The company, which lends to small and medium businesses, has endured a horror six months.

It lost founder and CEO Peter Ferizis in September as it went into voluntary suspension pending a strategic review.


  • Scroll down for the ASX’s other tech movements today.


That strategic review was triggered when the company realised it had breached covenants with senior bank lenders after publishing its 2018 annual report.

That report was all sunshine and roses, delivering a 131 per cent increase in revenue to $49.2 million and a 93 per cent rise in profit to $7m.

The suspension has continued uninterrupted since then as the company attempts to “address issues arising from breaches of financial covenants and other requirements of its borrowing facilities and to conduct a strategic review”.

The breaches led to Axsesstoday restating its 2018 financial figures, with profit falling to $3 million.

Interestingly, it also walked back Ferizis’ “resignation” saying that actually, he was sacked.

Axsesstoday told shareholders on Thursday morning that when it reports its half-year accounts, which are overdue, it will post a loss between $13 million and $15 million, supposedly due to the company’s transition to accounting standard AASB9 which “resulted in an increase to the collective provision of about $27m”. It also said that any past earnings guidance for FY19 had been withdrawn.

Axsesstoday shares (ASX:AXL) over the past year.

The strategic review is ongoing, and the company announced on Monday that it had appointed Moelis Australia to assist it.

“The company continues to work closely with its financial stakeholders to remedy the issues subsisting under its lending agreements and to consider potential recapitalisation, sale and restructure options,” it said.
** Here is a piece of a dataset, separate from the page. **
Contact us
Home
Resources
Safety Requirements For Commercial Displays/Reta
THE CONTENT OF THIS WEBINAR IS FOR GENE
In other ASX tech news today…

  • The ASX has grave concerns for microcap Tikforce (ASX:TKF). Troubled HR tech platform Tikforce has had to answer yet more queries from the ASX, which is concerned the company won’t be able to pay its debts. Tikforce has just $4,229 in the bank but $2.8 million in liabilities. Tikforce replied that it believed it would be able to pay all of its debts and that its perilous financial position did not warrant delisting from the ASX.
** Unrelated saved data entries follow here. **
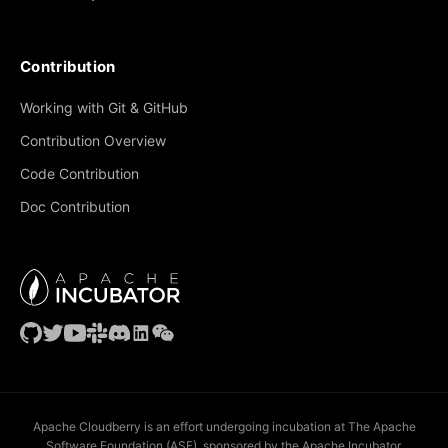
Contribution
Working with Git & GitHub
Contribution Overview
Code Contribution
Doc Contribution
Apache Cloudberry is an effort undergoing incubation at The Apache
Software Foundation (ASF), sponsored by the Apache Incubator.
  • Alexium (ASX:AJX) is to sell its firefighting technology globally. Chemicals company Alexium has signed a deal with $9.4 billion ICL to distribute its flame retardant Alexiflam NF around the world. That pushed shares up 15 per cent to 19.5c, their highest point since August last year.
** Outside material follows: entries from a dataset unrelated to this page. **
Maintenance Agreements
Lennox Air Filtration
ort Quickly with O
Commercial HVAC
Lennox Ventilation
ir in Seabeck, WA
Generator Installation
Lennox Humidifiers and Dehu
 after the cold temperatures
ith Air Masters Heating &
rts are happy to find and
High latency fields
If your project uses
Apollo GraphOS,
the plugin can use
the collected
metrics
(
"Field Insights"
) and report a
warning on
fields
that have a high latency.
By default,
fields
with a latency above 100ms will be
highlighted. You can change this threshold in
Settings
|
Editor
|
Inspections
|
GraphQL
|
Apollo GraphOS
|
  • Animoca Brands (ASX:AB1) acquires Stryking and closes a cap raise. The busy period continues for Animoca Brands, acquiring Stryking, a German company that operates fantasy sports game Football-Stars and holds an official license from the Bundesliga, Germany’s top-tier soccer league. It has also raised $4.6 million from international blockchain investors, Australian institutional investors, and existing shareholders.